In the entries below, find the line with "Cada projecto concluído" and the line with "Python (Boto3)". Reproduce those two lines and every line between them exactly, and nothing more.

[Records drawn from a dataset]
- Opening Delimiter -

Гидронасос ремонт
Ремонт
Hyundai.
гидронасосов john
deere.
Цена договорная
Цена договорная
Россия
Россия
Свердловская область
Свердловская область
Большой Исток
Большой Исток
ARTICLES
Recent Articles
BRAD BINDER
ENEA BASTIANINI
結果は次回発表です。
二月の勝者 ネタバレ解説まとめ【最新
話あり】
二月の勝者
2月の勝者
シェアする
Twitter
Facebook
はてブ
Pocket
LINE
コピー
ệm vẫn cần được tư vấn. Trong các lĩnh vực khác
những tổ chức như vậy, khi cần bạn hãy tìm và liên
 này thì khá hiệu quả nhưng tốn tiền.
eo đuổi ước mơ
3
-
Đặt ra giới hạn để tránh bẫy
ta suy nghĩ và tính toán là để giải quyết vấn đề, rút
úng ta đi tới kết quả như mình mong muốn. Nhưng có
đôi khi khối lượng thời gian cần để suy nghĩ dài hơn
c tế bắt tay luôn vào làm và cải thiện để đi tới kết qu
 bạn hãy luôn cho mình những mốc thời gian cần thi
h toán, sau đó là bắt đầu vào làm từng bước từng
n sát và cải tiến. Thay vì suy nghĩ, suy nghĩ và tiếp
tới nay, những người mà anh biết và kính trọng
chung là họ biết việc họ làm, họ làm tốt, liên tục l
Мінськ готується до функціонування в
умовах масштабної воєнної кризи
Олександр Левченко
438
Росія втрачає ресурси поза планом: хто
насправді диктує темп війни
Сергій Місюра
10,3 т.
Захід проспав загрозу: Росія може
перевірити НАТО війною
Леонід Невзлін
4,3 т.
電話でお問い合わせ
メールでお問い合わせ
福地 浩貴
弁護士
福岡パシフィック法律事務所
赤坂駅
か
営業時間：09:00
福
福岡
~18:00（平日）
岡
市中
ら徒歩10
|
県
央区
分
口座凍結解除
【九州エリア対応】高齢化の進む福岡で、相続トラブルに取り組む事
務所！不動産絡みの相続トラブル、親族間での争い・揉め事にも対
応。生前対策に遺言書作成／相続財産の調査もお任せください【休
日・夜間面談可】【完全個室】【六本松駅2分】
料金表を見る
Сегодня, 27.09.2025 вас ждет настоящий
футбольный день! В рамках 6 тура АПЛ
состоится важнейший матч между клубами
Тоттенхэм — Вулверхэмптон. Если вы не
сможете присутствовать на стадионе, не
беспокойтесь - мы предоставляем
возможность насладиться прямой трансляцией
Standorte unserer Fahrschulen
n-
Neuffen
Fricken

- Closing Delimiter -
- Opening Delimiter -

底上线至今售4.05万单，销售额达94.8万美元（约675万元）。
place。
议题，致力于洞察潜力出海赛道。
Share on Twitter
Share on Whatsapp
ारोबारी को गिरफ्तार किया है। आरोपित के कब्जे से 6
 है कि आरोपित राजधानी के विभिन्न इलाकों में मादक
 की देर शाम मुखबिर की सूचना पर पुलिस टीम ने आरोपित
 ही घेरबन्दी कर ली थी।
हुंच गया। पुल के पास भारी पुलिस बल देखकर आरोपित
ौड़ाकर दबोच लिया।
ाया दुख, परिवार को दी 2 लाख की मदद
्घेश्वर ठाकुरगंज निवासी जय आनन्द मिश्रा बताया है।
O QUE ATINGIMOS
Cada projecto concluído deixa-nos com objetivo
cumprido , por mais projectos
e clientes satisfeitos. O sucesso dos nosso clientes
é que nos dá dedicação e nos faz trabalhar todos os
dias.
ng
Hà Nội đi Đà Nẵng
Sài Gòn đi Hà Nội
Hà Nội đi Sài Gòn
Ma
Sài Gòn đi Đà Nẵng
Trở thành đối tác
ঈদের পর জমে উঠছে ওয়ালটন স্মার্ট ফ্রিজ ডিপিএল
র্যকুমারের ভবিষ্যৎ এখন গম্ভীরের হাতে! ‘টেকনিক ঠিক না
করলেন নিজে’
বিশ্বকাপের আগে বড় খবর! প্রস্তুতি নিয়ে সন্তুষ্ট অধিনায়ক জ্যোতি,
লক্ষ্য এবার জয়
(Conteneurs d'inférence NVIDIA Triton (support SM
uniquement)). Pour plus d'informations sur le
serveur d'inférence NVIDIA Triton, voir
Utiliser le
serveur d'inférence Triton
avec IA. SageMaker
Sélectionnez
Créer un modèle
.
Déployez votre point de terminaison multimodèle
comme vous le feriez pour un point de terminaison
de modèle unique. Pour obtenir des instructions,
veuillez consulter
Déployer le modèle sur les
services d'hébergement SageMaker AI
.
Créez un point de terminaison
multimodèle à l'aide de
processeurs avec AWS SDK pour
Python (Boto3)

- Closing Delimiter -

**RESPONSE FOR THIS EXERCISE**
Cada projecto concluído deixa-nos com objetivo
cumprido , por mais projectos
e clientes satisfeitos. O sucesso dos nosso clientes
é que nos dá dedicação e nos faz trabalhar todos os
dias.
ng
Hà Nội đi Đà Nẵng
Sài Gòn đi Hà Nội
Hà Nội đi Sài Gòn
Ma
Sài Gòn đi Đà Nẵng
Trở thành đối tác
ঈদের পর জমে উঠছে ওয়ালটন স্মার্ট ফ্রিজ ডিপিএল
র্যকুমারের ভবিষ্যৎ এখন গম্ভীরের হাতে! ‘টেকনিক ঠিক না
করলেন নিজে’
বিশ্বকাপের আগে বড় খবর! প্রস্তুতি নিয়ে সন্তুষ্ট অধিনায়ক জ্যোতি,
লক্ষ্য এবার জয়
(Conteneurs d'inférence NVIDIA Triton (support SM
uniquement)). Pour plus d'informations sur le
serveur d'inférence NVIDIA Triton, voir
Utiliser le
serveur d'inférence Triton
avec IA. SageMaker
Sélectionnez
Créer un modèle
.
Déployez votre point de terminaison multimodèle
comme vous le feriez pour un point de terminaison
de modèle unique. Pour obtenir des instructions,
veuillez consulter
Déployer le modèle sur les
services d'hébergement SageMaker AI
.
Créez un point de terminaison
multimodèle à l'aide de
processeurs avec AWS SDK pour
Python (Boto3)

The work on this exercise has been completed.